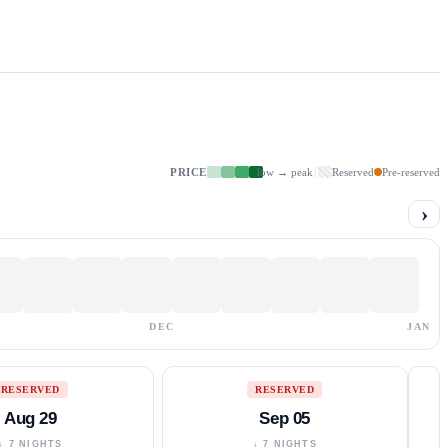
PRICE
low → peak
Reserved
Pre-reserved
›
DEC
JAN
RESERVED
RESERVED
Aug 29
Sep 05
↓ 7 NIGHTS
↓ 7 NIGHTS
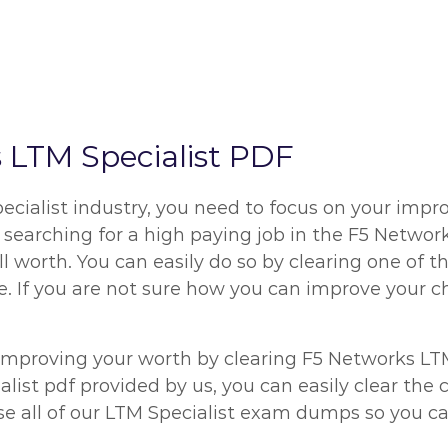
LTM Specialist PDF
cialist industry, you need to focus on your impro
are searching for a high paying job in the F5 Netwo
l worth. You can easily do so by clearing one of 
. If you are not sure how you can improve your ch
improving your worth by clearing F5 Networks LTM
list pdf provided by us, you can easily clear the
se all of our LTM Specialist exam dumps so you ca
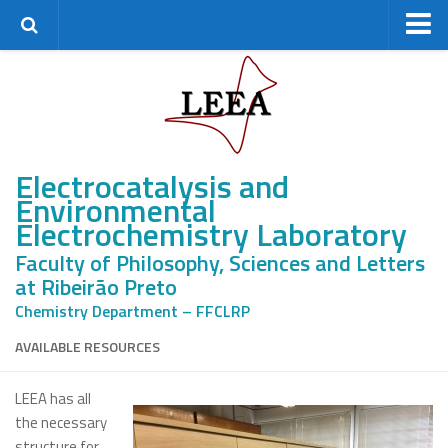
Home
Research Group
Staff
Electrocatalysis and
Alumni
Environmental
Master’s students
Electrochemistry Laboratory
PhD students
Faculty of Philosophy, Sciences and Letters
Postdocs
at Ribeirão Preto
Research
Chemistry Department – FFCLRP
Research lines
AVAILABLE RESOURCES
Projects
LEEA has all
Facilities
the necessary
Partnerships
structure for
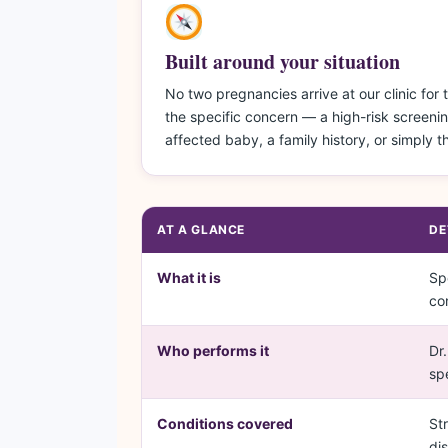
Built around your situation
No two pregnancies arrive at our clinic fo
the specific concern — a high-risk screenin
affected baby, a family history, or simply 
AT A GLANCE
DE
What it is
Sp
co
Who performs it
Dr
sp
Conditions covered
St
di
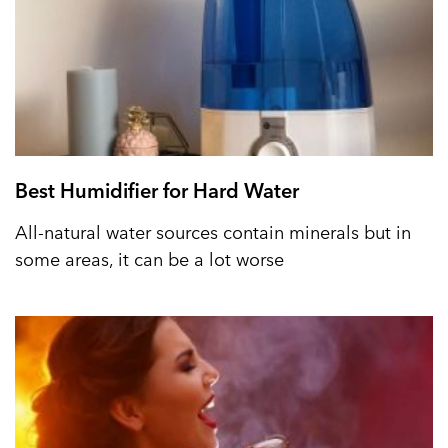
Best Humidifier for Hard Water
All-natural water sources contain minerals but in
some areas, it can be a lot worse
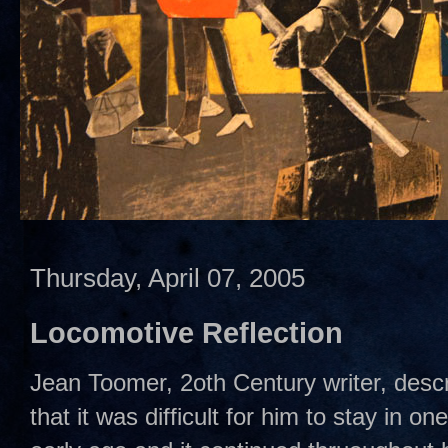
Thursday, April 07, 2005
Locomotive Reflection
Jean Toomer, 2oth Century writer, descr
that it was difficult for him to stay in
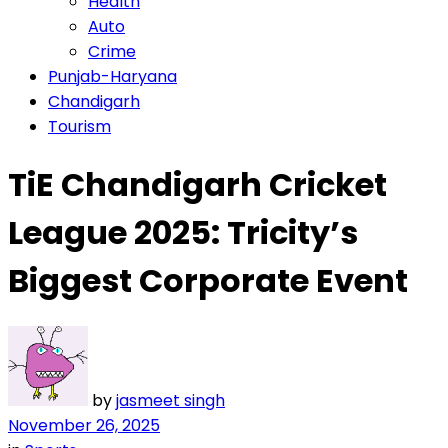
Health
Auto
Crime
Punjab-Haryana
Chandigarh
Tourism
TiE Chandigarh Cricket
League 2025: Tricity’s
Biggest Corporate Event
by
jasmeet singh
November 26, 2025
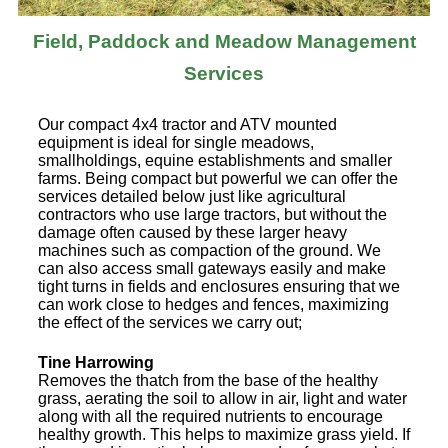
Field, Paddock and Meadow Management
Services
Our compact 4x4 tractor and ATV mounted
equipment is ideal for single meadows,
smallholdings, equine establishments and smaller
farms. Being compact but powerful we can offer the
services detailed below just like agricultural
contractors who use large tractors, but without the
damage often caused by these larger heavy
machines such as compaction of the ground. We
can also access small gateways easily and make
tight turns in fields and enclosures ensuring that we
can work close to hedges and fences, maximizing
the effect of the services we carry out;
Tine Harrowing
Removes the thatch from the base of the healthy
grass, aerating the soil to allow in air, light and water
along with all the required nutrients to encourage
healthy growth. This helps to maximize grass yield. If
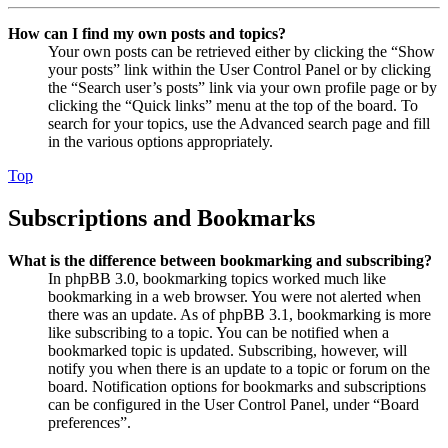
How can I find my own posts and topics?
Your own posts can be retrieved either by clicking the “Show
your posts” link within the User Control Panel or by clicking
the “Search user’s posts” link via your own profile page or by
clicking the “Quick links” menu at the top of the board. To
search for your topics, use the Advanced search page and fill
in the various options appropriately.
Top
Subscriptions and Bookmarks
What is the difference between bookmarking and subscribing?
In phpBB 3.0, bookmarking topics worked much like
bookmarking in a web browser. You were not alerted when
there was an update. As of phpBB 3.1, bookmarking is more
like subscribing to a topic. You can be notified when a
bookmarked topic is updated. Subscribing, however, will
notify you when there is an update to a topic or forum on the
board. Notification options for bookmarks and subscriptions
can be configured in the User Control Panel, under “Board
preferences”.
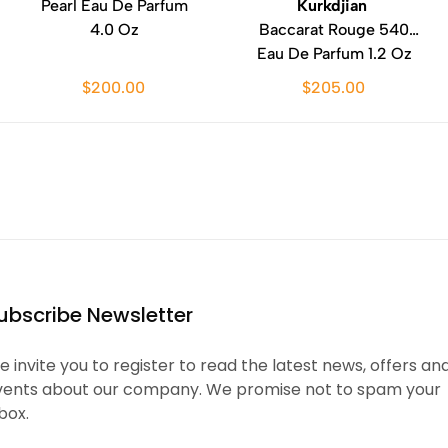
Pearl Eau De Parfum
Kurkdjian
4.0 Oz
Baccarat Rouge 540
Eau De Parfum 1.2 Oz
$200.00
$205.00
ubscribe Newsletter
 invite you to register to read the latest news, offers an
vents about our company. We promise not to spam your
box.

*What you need to do*.
Find each line holding the string "clicking" in the listing above, then copy it.

*Completed task*.
Your own posts can be retrieved either by clicking the “Show
your posts” link within the User Control Panel or by clicking
clicking the “Quick links” menu at the top of the board. To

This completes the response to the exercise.